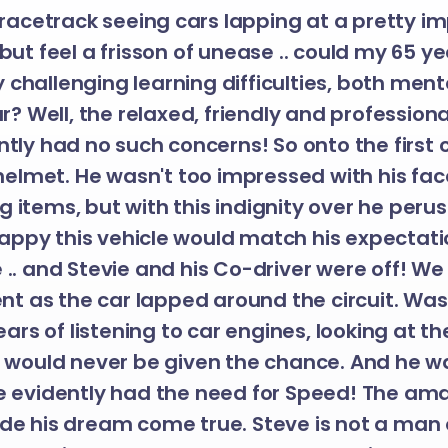
 racetrack seeing cars lapping at a pretty i
but feel a frisson of unease .. could my 65 y
 challenging learning difficulties, both men
ar? Well, the relaxed, friendly and professio
ntly had no such concerns! So onto the first c
elmet. He wasn't too impressed with his fa
g items, but with this indignity over he peru
py this vehicle would match his expectati
e .. and Stevie and his Co-driver were off! W
 as the car lapped around the circuit. Was t
ars of listening to car engines, looking at th
e would never be given the chance. And he w
ve evidently had the need for Speed! The ama
de his dream come true. Steve is not a man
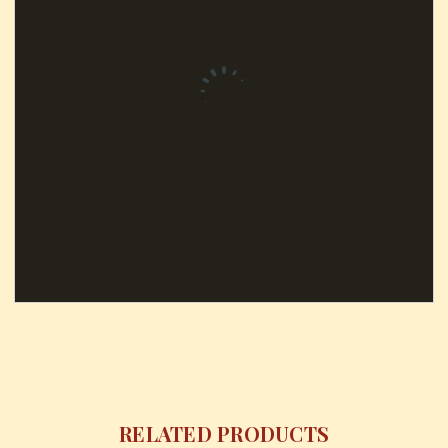
RELATED PRODUCTS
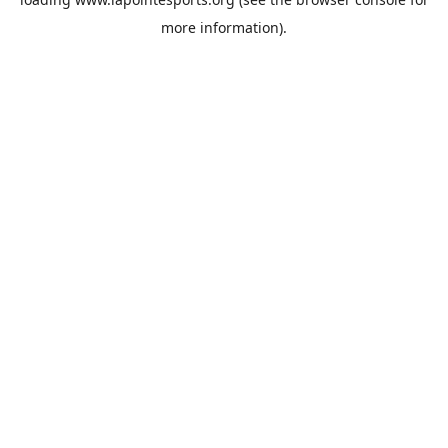
more information).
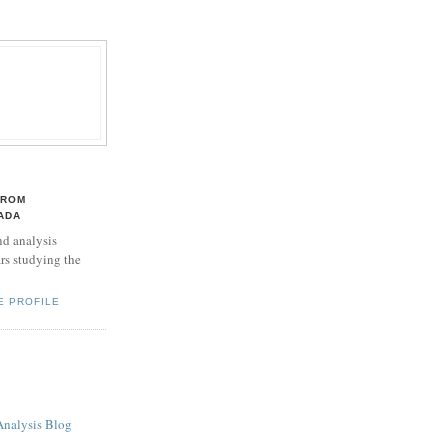
TROM
ADA
d analysis
rs studying the
E PROFILE
Analysis Blog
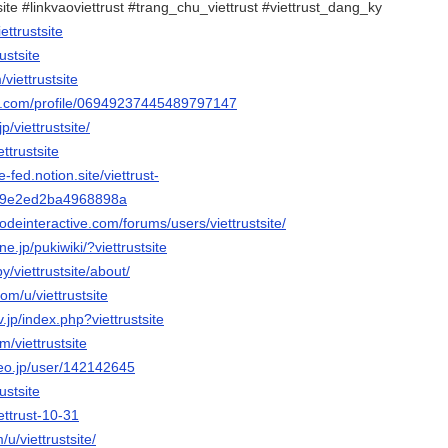
tsite #linkvaoviettrust #trang_chu_viettrust #viettrust_dang_ky
ettrustsite
rustsite
/viettrustsite
ger.com/profile/06949237445489797147
p/viettrustsite/
ttrustsite
-fed.notion.site/viettrust-
19e2ed2ba4968898a
odeinteractive.com/forums/users/viettrustsite/
ne.jp/pukiwiki/?viettrustsite
y/viettrustsite/about/
om/u/viettrustsite
v.jp/index.php?viettrustsite
m/viettrustsite
deo.jp/user/142142645
rustsite
iettrust-10-31
/u/viettrustsite/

****************

Without the pictures, repeat all the records word for word.

## Solution to this exercise
 racetrack seeing cars lapping at a pretty i
but feel a frisson of unease .. could my 65 y
 challenging learning difficulties, both men
ar? Well, the relaxed, friendly and professio
ntly had no such concerns! So onto the first c
elmet. He wasn't too impressed with his fa
g items, but with this indignity over he peru
py this vehicle would match his expectati
e .. and Stevie and his Co-driver were off! W
 as the car lapped around the circuit. Was t
ars of listening to car engines, looking at th
e would never be given the chance. And he w
ve evidently had the need for Speed! The ama
de his dream come true. Steve is not a man
RELATED PRODUCTS
more information).
TROM
ADA
d analysis
rs studying the
E PROFILE
Analysis Blog
tsite #linkvaoviettrust #trang_chu_viettrust #viettrust_dang_ky
ettrustsite
rustsite
/viettrustsite
ger.com/profile/06949237445489797147
p/viettrustsite/
ttrustsite
-fed.notion.site/viettrust-
19e2ed2ba4968898a
odeinteractive.com/forums/users/viettrustsite/
ne.jp/pukiwiki/?viettrustsite
y/viettrustsite/about/
om/u/viettrustsite
v.jp/index.php?viettrustsite
m/viettrustsite
deo.jp/user/142142645
rustsite
iettrust-10-31
/u/viettrustsite/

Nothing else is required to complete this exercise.